Lubis said the defense team would ask the court to permit Corby to make a statement during its summing up next week, but only if she is strong enough.

Corby yesterday broke down and said her life was over after Prosecutor Ida Bagus Wiswantanu argued that she should be found “officially and convincingly guilty” of attempting to smuggle 4.1kg of marijuana into Bali last year.

Wiswantanu said the former beauty student’s actions threatened to make Bali look like a drug haven and could have destroyed the lives of thousands of young Balinese.

Lubis said there was “strong evidence” to back Corby’s claim that she was the innocent stooge of a drug gang operating at Australian airports.

The defense claims that marijuana found in Corby’s luggage at Denpasar airport was put there after she had boarded a flight to Bali.

While prosecutors would be satisfied with a life sentence, Corby could be executed by firing squad.

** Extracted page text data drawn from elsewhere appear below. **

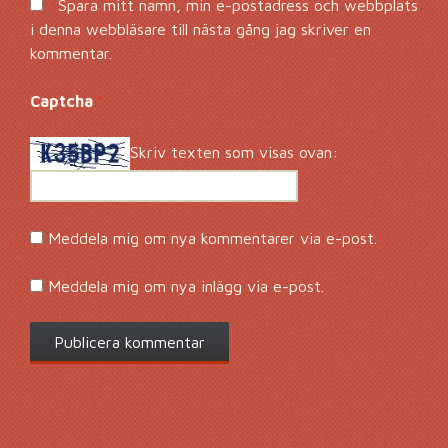
Spara mitt namn, min e-postadress och webbplats
i denna webbläsare till nästa gång jag skriver en
kommentar.
Captcha
*
Skriv texten som visas ovan:
Meddela mig om nya kommentarer via e-post.
Meddela mig om nya inlägg via e-post.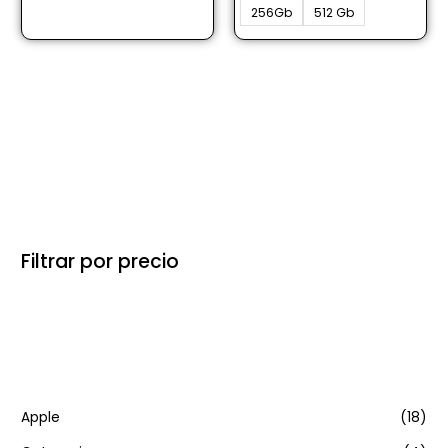
256Gb
512 Gb
Filtrar por precio
Categorias
Apple
(18)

Lubis is worried that Corby is trying to suppress her grief after breaking down in a holding cell following the trial.

“She is not crying and is trying to look tough,” she said.

“I prefer her to cry, to be angry, to let out her emotions, because if she keeps it inside I’m afraid she will break down or become depressed.”

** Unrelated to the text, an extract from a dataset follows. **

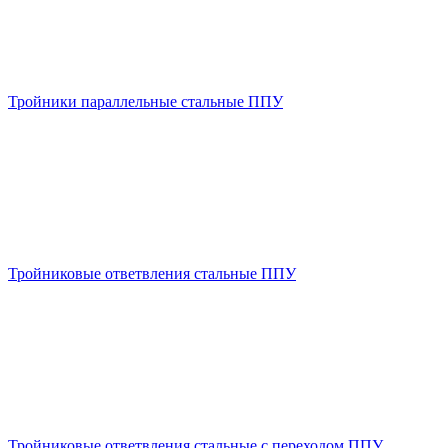
Тройники параллельные стальные ППУ
Тройниковые ответвления стальные ППУ
Тройниковые ответвления стальные с переходом ППУ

Lubis said Corby had been encouraged by Chief Judge Linton Sirait’s efforts to soothe her yesterday by saying the prosecutor’s demand did not represent the end of the legal process.

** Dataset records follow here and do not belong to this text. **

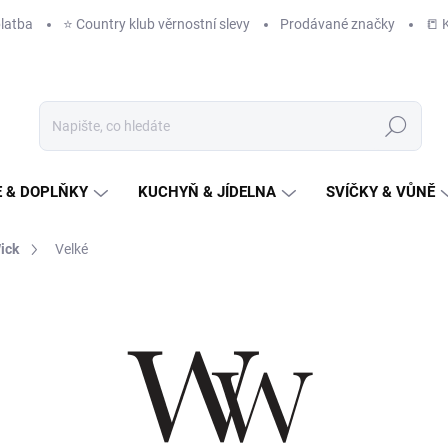
latba
⭐️ Country klub věrnostní slevy
Prodávané značky
📒 
Hledat
 & DOPLŇKY
KUCHYŇ & JÍDELNA
SVÍČKY & VŮNĚ
ick
Velké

Oscar-winning actor Crowe took Prime Minister John Howard to task for not doing more to save Corby.

“The photographs of Schapelle Corby broke my heart,” he said.

“The first thing I thought this morning was, like, how can I get Johnny Howard on the phone and say ‘Look, what are you gonna do, mate, what are you gonna do? – that’s ridiculous, what if it was your daughter?'”

Crowe said Howard should point out to Jakarta that Australia had been a generous supporter following the devastating tsunami in Aceh, pledging $1 billion in aid.

Foreign Minister Alexander Downer said Australia was looking at a prisoner exchange agreement which could see Corby and 11 other Australians serving jail terms in Indonesia repatriated home to serve out their time.

He said Australia was using a similar agreement with Thailand as a model.

“Under the prisoner exchange agreement with Thailand, if there is an agreement that the prisoner be transferred then the sentence has to be served as was handed down by the court in Thailand,” he said.